MATERIAL TO PROCESS
***

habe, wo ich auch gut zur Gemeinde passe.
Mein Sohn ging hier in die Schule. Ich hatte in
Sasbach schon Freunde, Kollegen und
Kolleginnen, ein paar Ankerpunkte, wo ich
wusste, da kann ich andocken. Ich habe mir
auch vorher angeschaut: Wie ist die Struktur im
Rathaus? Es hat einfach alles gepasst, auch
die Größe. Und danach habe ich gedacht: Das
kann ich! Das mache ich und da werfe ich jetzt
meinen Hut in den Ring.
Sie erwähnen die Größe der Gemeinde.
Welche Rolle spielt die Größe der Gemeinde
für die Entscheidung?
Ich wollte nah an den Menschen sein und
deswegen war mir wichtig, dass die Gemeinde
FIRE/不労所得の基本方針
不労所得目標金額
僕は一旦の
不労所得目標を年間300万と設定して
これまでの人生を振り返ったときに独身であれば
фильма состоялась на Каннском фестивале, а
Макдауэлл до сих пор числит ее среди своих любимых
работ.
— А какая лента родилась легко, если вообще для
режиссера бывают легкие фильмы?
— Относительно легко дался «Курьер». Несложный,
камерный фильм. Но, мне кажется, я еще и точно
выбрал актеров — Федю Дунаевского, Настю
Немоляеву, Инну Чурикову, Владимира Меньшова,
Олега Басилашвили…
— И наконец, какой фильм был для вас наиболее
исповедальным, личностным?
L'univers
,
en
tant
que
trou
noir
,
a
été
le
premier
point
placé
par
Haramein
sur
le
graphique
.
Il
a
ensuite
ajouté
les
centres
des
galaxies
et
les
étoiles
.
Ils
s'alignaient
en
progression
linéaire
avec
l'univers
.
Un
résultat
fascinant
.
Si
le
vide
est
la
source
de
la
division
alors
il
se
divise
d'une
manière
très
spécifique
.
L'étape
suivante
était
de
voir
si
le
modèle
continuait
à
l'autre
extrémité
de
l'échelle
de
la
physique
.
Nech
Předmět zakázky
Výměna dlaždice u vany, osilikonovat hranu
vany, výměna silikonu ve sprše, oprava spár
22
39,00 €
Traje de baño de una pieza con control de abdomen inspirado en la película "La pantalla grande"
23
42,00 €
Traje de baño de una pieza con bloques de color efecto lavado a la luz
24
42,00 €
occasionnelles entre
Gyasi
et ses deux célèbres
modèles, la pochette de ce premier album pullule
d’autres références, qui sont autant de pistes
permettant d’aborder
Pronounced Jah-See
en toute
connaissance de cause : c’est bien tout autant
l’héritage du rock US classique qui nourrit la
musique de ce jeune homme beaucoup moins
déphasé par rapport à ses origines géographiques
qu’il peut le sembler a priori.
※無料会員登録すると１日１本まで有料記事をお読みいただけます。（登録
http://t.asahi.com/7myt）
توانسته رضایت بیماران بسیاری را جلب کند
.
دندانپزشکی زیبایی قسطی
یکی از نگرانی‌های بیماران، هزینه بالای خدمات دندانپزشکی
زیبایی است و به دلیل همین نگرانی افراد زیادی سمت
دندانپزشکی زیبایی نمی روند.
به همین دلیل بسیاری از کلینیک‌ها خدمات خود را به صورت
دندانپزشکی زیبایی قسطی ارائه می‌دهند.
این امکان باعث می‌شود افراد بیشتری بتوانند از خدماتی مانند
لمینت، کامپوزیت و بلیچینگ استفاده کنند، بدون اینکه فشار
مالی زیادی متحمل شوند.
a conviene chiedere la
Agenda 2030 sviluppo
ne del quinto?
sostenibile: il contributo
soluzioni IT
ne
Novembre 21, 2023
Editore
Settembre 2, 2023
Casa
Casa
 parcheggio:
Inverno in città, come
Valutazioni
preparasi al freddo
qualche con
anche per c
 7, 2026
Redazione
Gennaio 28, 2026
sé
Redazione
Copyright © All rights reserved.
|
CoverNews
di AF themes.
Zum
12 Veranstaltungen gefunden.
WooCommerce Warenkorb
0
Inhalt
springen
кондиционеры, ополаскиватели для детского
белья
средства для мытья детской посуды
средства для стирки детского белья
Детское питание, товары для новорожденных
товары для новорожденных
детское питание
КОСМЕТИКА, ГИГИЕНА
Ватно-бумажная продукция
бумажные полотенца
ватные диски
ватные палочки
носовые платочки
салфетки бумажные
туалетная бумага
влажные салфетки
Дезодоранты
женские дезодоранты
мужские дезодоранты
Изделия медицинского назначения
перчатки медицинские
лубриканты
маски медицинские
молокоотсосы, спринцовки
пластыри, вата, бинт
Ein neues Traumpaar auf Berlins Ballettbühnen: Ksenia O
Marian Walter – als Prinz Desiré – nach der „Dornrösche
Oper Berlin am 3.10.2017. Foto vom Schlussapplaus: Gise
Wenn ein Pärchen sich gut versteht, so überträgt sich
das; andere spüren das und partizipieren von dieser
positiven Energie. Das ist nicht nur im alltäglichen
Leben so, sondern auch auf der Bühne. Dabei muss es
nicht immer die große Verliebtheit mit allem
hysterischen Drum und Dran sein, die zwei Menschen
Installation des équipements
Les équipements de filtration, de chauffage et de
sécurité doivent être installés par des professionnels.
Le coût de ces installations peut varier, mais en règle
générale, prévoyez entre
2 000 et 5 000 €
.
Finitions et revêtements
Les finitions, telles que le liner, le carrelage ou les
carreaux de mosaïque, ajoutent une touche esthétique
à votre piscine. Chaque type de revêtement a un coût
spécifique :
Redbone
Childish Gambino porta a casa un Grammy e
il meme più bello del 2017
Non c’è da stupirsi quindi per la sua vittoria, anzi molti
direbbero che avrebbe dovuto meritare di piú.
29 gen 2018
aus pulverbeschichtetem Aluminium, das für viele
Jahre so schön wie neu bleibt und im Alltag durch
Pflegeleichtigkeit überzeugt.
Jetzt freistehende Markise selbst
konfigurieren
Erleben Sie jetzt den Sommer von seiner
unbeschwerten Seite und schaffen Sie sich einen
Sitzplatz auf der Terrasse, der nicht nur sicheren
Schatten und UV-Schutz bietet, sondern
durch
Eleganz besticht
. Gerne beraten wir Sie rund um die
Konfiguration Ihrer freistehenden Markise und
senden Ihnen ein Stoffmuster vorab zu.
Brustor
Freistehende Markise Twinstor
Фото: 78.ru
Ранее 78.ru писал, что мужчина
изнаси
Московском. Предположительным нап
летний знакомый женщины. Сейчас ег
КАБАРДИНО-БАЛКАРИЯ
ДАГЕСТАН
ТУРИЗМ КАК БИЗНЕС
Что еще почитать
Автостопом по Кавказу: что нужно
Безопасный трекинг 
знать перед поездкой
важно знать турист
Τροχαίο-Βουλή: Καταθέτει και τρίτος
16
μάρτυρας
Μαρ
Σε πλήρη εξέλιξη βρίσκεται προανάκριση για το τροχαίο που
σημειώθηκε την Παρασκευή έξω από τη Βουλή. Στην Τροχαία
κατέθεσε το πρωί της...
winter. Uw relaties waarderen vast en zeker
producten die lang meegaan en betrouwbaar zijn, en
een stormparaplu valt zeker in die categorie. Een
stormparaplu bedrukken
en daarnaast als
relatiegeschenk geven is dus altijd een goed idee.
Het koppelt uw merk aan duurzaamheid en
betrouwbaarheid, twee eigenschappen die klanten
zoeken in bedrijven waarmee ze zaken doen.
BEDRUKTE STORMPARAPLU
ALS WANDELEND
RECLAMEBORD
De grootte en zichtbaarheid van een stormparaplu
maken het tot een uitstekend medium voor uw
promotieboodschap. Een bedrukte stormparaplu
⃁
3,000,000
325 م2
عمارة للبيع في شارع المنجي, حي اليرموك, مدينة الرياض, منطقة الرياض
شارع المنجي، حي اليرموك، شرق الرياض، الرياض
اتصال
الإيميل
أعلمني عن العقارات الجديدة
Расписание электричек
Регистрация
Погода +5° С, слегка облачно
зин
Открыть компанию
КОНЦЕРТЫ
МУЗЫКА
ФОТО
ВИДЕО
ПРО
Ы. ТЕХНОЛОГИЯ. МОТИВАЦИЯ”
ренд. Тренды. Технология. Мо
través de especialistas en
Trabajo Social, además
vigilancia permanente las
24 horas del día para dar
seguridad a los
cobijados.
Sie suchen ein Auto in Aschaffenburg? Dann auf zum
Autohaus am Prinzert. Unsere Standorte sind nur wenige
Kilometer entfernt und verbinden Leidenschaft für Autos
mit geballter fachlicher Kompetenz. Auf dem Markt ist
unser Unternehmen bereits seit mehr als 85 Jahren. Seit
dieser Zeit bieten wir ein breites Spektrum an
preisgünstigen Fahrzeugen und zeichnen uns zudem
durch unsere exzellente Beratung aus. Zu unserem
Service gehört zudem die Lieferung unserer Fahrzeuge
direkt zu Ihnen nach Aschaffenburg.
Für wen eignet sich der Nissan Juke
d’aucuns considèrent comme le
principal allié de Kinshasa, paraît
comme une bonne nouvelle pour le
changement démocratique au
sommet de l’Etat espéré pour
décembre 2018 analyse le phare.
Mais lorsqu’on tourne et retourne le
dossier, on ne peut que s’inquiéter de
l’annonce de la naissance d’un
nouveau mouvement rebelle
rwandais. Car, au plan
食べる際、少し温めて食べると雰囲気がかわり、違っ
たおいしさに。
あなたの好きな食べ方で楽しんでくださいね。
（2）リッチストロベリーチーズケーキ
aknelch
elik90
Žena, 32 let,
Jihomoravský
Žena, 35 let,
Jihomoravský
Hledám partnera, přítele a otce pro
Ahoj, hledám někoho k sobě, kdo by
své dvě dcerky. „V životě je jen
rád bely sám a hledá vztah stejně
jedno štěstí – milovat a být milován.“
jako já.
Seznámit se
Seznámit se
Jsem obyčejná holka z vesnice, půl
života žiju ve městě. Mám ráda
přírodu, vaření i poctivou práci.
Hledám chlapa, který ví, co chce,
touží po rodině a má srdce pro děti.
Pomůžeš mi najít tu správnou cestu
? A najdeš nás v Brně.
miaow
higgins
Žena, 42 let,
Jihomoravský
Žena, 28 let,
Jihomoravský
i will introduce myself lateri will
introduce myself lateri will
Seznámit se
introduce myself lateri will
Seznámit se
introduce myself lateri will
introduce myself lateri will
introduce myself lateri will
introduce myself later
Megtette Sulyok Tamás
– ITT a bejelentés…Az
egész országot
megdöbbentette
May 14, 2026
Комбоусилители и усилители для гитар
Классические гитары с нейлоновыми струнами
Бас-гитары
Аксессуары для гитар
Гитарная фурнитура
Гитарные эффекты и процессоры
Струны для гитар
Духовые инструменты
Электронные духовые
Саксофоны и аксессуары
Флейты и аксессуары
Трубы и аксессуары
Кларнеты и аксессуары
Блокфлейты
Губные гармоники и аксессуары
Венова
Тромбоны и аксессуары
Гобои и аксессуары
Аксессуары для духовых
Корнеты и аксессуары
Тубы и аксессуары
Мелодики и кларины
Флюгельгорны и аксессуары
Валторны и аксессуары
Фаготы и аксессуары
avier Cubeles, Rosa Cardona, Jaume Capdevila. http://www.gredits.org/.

***

PROBLEM STATEMENT
Keep both end lines and retype everything in the records above from the line containing "die Größe. Und danach habe ich gedacht: Das" through the line containing "occasionnelles entre", exactly, with nothing else.

YOUR SOLUTION
die Größe. Und danach habe ich gedacht: Das
kann ich! Das mache ich und da werfe ich jetzt
meinen Hut in den Ring.
Sie erwähnen die Größe der Gemeinde.
Welche Rolle spielt die Größe der Gemeinde
für die Entscheidung?
Ich wollte nah an den Menschen sein und
deswegen war mir wichtig, dass die Gemeinde
FIRE/不労所得の基本方針
不労所得目標金額
僕は一旦の
不労所得目標を年間300万と設定して
これまでの人生を振り返ったときに独身であれば
фильма состоялась на Каннском фестивале, а
Макдауэлл до сих пор числит ее среди своих любимых
работ.
— А какая лента родилась легко, если вообще для
режиссера бывают легкие фильмы?
— Относительно легко дался «Курьер». Несложный,
камерный фильм. Но, мне кажется, я еще и точно
выбрал актеров — Федю Дунаевского, Настю
Немоляеву, Инну Чурикову, Владимира Меньшова,
Олега Басилашвили…
— И наконец, какой фильм был для вас наиболее
исповедальным, личностным?
L'univers
,
en
tant
que
trou
noir
,
a
été
le
premier
point
placé
par
Haramein
sur
le
graphique
.
Il
a
ensuite
ajouté
les
centres
des
galaxies
et
les
étoiles
.
Ils
s'alignaient
en
progression
linéaire
avec
l'univers
.
Un
résultat
fascinant
.
Si
le
vide
est
la
source
de
la
division
alors
il
se
divise
d'une
manière
très
spécifique
.
L'étape
suivante
était
de
voir
si
le
modèle
continuait
à
l'autre
extrémité
de
l'échelle
de
la
physique
.
Nech
Předmět zakázky
Výměna dlaždice u vany, osilikonovat hranu
vany, výměna silikonu ve sprše, oprava spár
22
39,00 €
Traje de baño de una pieza con control de abdomen inspirado en la película "La pantalla grande"
23
42,00 €
Traje de baño de una pieza con bloques de color efecto lavado a la luz
24
42,00 €
occasionnelles entre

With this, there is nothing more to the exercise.